# UCLA Stuff



## rockstar (May 10, 2007)

I'm so annoyed right now! So they updated my decision status on the site and I got the acceptance letter. It says that I can access the SIR and SLR after registering for a UCLA longon ID. Well I created a new one, but there's no link the the SIR or SLR. 

Can anybody help?


----------



## Jayimess (May 10, 2007)

I'll have to think back.

When you click through from the letter, it should ask for the log-in stuff.  There should be something that says "Update you decision" or something.  On the same menu is "View Financial Aid stuff."

I could only find that page by clicking through the letter, so keep trying.


----------



## rockstar (May 10, 2007)

Thanks... I emailed them for help and they said that Film and Television might not have sent my dossier to them yet and that's why the link doesn't work or doesn't show up. Also got an email from Cecilia Wilmott telling me it'll probably take awhile for Graduate Studies to send me official notification. 

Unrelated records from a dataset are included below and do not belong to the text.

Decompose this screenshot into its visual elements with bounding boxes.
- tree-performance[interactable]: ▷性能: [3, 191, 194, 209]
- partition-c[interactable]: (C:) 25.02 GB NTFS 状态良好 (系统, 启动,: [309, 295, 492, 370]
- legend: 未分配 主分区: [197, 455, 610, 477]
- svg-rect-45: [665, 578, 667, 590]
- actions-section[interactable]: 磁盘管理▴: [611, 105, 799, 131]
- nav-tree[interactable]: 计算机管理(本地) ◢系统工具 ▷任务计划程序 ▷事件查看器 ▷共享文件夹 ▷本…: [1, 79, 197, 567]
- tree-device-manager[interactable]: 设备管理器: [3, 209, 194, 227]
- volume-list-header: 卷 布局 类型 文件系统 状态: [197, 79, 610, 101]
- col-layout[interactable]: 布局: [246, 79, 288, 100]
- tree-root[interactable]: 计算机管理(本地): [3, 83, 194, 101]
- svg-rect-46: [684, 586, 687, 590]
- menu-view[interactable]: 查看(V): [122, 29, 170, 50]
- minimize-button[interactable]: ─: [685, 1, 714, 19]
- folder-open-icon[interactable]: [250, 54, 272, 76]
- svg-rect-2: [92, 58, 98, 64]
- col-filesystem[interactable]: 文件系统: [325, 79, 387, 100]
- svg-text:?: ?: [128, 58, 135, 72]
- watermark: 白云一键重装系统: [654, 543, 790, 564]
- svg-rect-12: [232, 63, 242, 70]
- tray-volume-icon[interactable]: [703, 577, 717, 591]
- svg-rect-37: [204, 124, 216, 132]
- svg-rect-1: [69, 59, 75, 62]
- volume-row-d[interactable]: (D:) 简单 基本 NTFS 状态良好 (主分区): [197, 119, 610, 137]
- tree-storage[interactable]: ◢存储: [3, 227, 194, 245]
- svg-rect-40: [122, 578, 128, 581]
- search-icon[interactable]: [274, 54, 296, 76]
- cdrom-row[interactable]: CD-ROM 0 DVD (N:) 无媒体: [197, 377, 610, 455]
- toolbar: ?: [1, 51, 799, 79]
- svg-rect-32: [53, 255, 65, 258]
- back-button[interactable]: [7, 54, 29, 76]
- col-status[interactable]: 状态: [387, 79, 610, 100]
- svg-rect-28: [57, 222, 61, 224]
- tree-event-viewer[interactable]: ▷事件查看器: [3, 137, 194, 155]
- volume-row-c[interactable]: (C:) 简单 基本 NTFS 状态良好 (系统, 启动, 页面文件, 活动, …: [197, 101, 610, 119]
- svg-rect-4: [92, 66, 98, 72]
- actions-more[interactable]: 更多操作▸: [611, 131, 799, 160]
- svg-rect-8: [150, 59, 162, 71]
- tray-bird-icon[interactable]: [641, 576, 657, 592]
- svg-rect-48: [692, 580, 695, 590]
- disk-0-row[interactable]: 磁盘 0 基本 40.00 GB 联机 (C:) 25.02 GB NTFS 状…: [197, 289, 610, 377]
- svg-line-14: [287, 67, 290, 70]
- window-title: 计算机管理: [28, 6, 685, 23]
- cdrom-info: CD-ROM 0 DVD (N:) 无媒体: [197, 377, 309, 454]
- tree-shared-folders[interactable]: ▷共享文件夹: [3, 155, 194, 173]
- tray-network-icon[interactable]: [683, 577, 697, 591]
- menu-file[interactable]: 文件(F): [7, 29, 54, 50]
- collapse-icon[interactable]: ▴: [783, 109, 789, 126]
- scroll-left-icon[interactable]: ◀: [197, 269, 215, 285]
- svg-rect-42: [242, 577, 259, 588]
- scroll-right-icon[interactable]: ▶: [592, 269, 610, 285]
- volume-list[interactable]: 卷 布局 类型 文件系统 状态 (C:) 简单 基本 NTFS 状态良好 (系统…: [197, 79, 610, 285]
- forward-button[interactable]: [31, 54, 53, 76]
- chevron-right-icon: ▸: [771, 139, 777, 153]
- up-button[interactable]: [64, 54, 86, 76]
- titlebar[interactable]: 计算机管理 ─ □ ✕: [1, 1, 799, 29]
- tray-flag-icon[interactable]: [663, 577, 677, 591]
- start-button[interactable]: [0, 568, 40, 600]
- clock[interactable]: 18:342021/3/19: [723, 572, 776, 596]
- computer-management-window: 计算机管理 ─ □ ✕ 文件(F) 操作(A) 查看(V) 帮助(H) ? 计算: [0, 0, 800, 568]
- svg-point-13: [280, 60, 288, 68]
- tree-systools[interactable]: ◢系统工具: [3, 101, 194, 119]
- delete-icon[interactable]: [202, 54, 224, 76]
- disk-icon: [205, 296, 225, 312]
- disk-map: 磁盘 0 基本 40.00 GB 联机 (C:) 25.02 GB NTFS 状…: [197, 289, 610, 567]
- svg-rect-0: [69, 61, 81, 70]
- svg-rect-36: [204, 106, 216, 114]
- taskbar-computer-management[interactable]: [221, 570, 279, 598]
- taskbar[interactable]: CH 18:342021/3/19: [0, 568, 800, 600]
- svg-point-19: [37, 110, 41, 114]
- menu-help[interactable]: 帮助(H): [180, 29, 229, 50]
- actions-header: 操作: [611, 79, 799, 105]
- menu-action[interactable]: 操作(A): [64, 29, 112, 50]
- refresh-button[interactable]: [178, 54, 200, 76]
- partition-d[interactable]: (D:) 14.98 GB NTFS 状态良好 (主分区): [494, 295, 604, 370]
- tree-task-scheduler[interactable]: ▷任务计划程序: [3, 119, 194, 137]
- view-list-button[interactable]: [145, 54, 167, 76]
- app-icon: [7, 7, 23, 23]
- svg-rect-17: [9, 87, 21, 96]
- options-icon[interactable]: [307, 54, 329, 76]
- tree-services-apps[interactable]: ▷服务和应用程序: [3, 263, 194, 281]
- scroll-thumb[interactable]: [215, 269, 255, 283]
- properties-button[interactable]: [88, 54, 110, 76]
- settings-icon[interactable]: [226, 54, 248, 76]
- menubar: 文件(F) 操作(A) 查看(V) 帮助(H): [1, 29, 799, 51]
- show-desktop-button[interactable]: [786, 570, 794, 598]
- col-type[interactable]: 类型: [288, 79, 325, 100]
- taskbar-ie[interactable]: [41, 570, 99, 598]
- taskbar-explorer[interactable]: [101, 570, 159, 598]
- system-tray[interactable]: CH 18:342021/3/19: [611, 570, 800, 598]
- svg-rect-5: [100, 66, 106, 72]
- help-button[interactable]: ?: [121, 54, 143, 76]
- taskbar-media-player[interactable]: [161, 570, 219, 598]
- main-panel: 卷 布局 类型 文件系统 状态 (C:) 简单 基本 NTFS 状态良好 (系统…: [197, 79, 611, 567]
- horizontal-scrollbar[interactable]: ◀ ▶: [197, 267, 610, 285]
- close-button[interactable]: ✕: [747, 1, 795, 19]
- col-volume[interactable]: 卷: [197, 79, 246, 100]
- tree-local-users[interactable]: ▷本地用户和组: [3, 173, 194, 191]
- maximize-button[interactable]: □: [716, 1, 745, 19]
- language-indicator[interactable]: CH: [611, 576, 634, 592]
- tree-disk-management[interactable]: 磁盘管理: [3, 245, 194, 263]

Do you know when school starts officially? I'm researching housing and it would be helpful to know when I need to be down there


----------



## Jayimess (May 10, 2007)

September 24th, sweetie.

I'm leaving Ohio for a cross-country road trip on Aug. 13th so I can get used to the place before school starts though.

I didn't get my letter in the mail for weeks...but I accessed my online stuff pretty quickly.  I don't remember how soon I went to the site.  I'm sure it will be fine.


----------